Materie prime di alta qualità, sapori genuini ispirati alla tradizione mediterranea, vini autentici che raccontano il territorio e la sinergia con i produttori-artigiani, ecco i segreti del nuovo menù di Officina 51, La Pinseria Mediterrania della famiglia Russo.

Lo scorso 10 dicembre da Officina 51, La Pinseria Mediterranea di via Pietro Mascagni 51 a Catania è stato presentato in anteprima il nuovo menù delle pinse, un percorso a tappe per degustare la specialità laziale rivisitata in chiave mediterranea e declinata in versione regionale attraverso l’uso attento di selezionati ingredienti simbolo della terra e della civiltà contadina: robiola di capra girgentana in foglia di fico, cosacavaddu ragusano fresco, cicoria, olive, pistacchio, i salumi etnei.

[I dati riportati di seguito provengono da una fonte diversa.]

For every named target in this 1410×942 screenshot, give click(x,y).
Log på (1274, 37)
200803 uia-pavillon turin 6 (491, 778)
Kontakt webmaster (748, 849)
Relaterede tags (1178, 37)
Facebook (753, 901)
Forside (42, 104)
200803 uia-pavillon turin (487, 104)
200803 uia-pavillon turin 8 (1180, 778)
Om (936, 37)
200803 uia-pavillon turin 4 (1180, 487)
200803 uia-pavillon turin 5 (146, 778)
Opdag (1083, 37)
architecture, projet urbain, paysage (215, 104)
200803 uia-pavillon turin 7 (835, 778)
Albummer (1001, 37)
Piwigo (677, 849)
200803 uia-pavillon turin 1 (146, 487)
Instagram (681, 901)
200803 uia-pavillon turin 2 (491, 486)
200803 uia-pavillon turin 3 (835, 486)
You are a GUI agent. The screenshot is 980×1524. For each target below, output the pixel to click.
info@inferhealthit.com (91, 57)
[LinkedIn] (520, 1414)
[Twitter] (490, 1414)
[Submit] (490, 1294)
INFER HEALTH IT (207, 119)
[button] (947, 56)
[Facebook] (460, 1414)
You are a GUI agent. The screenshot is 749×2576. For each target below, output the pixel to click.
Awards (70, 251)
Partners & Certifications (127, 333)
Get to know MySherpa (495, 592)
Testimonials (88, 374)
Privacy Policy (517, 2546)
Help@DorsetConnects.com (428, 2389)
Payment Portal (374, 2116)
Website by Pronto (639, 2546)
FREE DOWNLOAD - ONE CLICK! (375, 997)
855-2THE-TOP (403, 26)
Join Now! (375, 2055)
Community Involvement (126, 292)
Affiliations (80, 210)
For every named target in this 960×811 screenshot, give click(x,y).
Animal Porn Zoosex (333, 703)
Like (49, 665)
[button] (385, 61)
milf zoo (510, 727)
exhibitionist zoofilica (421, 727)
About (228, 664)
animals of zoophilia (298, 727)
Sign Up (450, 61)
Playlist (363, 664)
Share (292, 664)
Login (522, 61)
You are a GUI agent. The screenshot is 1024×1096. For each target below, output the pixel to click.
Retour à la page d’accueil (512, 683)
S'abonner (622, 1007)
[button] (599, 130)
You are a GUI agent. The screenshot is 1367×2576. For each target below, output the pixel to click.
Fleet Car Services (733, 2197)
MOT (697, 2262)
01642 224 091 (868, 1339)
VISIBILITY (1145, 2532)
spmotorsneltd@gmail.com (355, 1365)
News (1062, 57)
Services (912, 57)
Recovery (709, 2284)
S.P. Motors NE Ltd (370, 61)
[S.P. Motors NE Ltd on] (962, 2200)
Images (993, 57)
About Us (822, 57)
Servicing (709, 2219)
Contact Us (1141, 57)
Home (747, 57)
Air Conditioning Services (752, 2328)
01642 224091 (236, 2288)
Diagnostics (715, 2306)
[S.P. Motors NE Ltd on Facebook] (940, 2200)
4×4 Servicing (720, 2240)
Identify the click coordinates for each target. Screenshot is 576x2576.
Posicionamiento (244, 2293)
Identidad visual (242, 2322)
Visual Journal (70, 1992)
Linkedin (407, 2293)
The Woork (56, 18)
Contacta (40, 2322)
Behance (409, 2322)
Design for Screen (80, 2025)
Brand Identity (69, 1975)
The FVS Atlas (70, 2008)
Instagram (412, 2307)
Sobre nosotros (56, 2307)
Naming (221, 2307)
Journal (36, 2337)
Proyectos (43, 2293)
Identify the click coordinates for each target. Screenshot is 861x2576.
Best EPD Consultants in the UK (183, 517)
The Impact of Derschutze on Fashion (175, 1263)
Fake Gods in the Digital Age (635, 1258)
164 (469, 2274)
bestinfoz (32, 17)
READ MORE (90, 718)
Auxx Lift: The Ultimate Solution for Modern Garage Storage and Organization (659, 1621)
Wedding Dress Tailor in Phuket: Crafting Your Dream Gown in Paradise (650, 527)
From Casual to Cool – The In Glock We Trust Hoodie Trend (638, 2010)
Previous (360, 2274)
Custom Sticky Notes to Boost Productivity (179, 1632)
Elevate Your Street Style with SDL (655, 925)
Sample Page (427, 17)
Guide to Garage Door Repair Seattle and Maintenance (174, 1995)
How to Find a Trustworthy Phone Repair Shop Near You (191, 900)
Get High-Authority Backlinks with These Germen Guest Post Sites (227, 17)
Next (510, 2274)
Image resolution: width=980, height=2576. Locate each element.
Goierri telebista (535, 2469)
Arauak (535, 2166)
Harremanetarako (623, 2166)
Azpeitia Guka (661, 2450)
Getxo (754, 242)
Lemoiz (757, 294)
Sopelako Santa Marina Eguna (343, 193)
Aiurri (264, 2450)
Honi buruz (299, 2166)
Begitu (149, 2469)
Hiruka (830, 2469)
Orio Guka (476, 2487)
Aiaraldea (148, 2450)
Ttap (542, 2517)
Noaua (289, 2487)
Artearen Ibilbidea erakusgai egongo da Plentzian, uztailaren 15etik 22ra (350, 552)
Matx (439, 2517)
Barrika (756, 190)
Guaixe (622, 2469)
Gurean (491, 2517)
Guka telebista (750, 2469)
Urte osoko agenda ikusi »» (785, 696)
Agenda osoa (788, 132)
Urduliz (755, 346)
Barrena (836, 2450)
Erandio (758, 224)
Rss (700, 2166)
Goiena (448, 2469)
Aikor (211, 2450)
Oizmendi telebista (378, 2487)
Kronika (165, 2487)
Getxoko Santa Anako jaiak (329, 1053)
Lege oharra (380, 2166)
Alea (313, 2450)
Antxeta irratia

Una presentazione che ha raccontato la storia delle pinse, dal latino “Pinsere” che in italiano significa allungare e stendere, per osservarne la delicata gestualità, il rispetto dei tempi che prevede una doppia cottura e la qualità del lievito madre che nelle oltre 72 ore di maturazione conferisce leggerezza e allo stesso tempo consistenza all’impasto composto da tre tipi di farine molite a pietra: frumento, soia e riso.

A dare il benvenuto alla stampa il cooking show del maestro pinsaiolo Sathya Russo dedicato alla ricetta “Ficu”, la pinsa selezionata dalla rivista Gambero Rosso nel 2019 che ha permesso a Officina 51 di essere segnalata tra le 12 migliori Pinserie del mondo.

Sathya Russo, giovane maestro pinsaiolo di Officina 51

Da cibo street food ad assaggio gourmet, grazie anche ai topping che impreziosiscono la pinsa con materie prime straordinarie derivate da prodotti artigianali del territorio nel rispetto dei cicli naturali.

«La buona cucina parte dai buoni prodotti»- afferma Francesco Russo proprietario di Officina 51 e grande cultore del buon cibo –«studio e ricerca sono le caratteristiche principali della nostra cucina ed è per questo che vogliamo portare avanti questi valori creando sinergia con i produttori».

Un impegno all’eccellenza rappresentato per l’occasione anche dalla presenza di Giuseppe Indorato, maestro salumiere etneo che con il suo marchio Nero Maialino di Adrano (CT) etichetta salumi artigianali di qualità. Una tradizione di famiglia per Indorato, che ha spiegato il valore della filiera corta e di come la selezione dei capi sia il punto di partenza per ottenere un affettato dalle caratteristiche organolettiche uniche

Una storia di passione e di impegno, come quelle narrate da La Valigia di Bacco, che ha scelto di abbinare alle pinse mediterranee i vini dei piccoli vignaioli, vini “umani” figli di scelte piene di amore e rispetto per un territorio nel pieno rispetto dei ritmi naturali. Le 5 etichette scelte da

Giuseppe Murò e raccontate da Emanuele Mazzoleni hanno attraversato la Sicilia da est ad ovest, in un viaggio alla riscoperta dei vitigni autoctoni e delle loro espressioni.